- Born: Qusar District, Azerbaijan
- Allegiance: Azerbaijani Armed Forces
- Branch: Azerbaijani Special Forces
- Rank: Colonel
- Conflicts: First Nagorno-Karabakh War; Four-Day War; Second Nagorno-Karabakh War Battle of Hadrut; Battle of Shusha; ;
- Awards: For Heroism Medal, For service to the Fatherland Order,

= Tehran Mansimov =

Azerbaijani military officer

Tehran Javid oghlu Mansimov (Tehran Cavid oğlu Mənsimov) is an Azerbaijani military officer, serving as a colonel being a senior leader in the Special Forces. He participated in the First Nagorno-Karabakh War, the 2016 Nagorno–Karabakh clashes and the 2020 Nagorno-Karabakh war, during which he was one of the commanders of Azerbaijani forces in the 2020 Battle of Shusha.

== Life and service ==
Tehran Javid oglu Mansimov was born in the Qusar District of the Republic of Azerbaijan. He is an Lezgian.

Tehran Mansimov was one of the leaders of the Special Forces of Azerbaijan during 2020 Nagorno-Karabakh war, which began on September 27, 2020 to capture the territories and ensure the territorial integrity of Azerbaijan. He was one of the leaders of the battles for the capture of Shusha, which lasted from 4 to 8 November.

== Awards ==
- On 24 June 2005 by the decree of the Azerbaijani President Ilham Aliyev No. 860 Tehran Javid oglu Mansimov was awarded the For Heroism Medal.

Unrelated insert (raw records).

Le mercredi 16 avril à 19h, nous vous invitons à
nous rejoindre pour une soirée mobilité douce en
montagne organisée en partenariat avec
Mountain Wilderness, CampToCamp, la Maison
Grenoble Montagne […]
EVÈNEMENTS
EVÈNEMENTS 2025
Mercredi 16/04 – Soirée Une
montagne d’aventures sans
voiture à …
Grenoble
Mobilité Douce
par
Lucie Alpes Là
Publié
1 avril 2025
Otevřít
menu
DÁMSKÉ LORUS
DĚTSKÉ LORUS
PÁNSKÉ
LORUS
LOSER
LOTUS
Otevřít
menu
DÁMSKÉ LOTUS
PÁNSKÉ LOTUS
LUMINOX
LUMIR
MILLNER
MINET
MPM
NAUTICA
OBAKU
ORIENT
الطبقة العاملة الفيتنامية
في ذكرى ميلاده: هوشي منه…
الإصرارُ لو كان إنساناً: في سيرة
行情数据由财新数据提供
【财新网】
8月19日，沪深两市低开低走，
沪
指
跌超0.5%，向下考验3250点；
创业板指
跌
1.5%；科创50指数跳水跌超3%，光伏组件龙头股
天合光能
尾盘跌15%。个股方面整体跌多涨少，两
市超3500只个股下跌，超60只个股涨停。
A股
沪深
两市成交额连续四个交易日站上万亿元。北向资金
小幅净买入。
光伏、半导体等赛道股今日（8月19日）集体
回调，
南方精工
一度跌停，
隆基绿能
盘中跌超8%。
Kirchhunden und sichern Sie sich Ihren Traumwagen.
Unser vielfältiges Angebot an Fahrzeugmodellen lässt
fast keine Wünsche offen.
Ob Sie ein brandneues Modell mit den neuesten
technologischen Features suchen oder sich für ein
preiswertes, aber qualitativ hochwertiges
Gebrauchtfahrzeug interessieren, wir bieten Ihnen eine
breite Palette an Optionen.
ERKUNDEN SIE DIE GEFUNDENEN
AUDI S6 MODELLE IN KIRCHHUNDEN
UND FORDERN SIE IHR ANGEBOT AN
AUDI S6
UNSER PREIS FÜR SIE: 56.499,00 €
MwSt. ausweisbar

- On 20 June 2017 by the decree of the Azerbaijani President Ilham Aliyev No. 860 Tehran Javid oglu Mansimov was awarded the For service to the Fatherland Order.
- On 15 December 2020 by the decree of the Azerbaijani President Ilham Aliyev Tehran Javid oglu Mansimov was awarded the Azerbaijani Flag Order.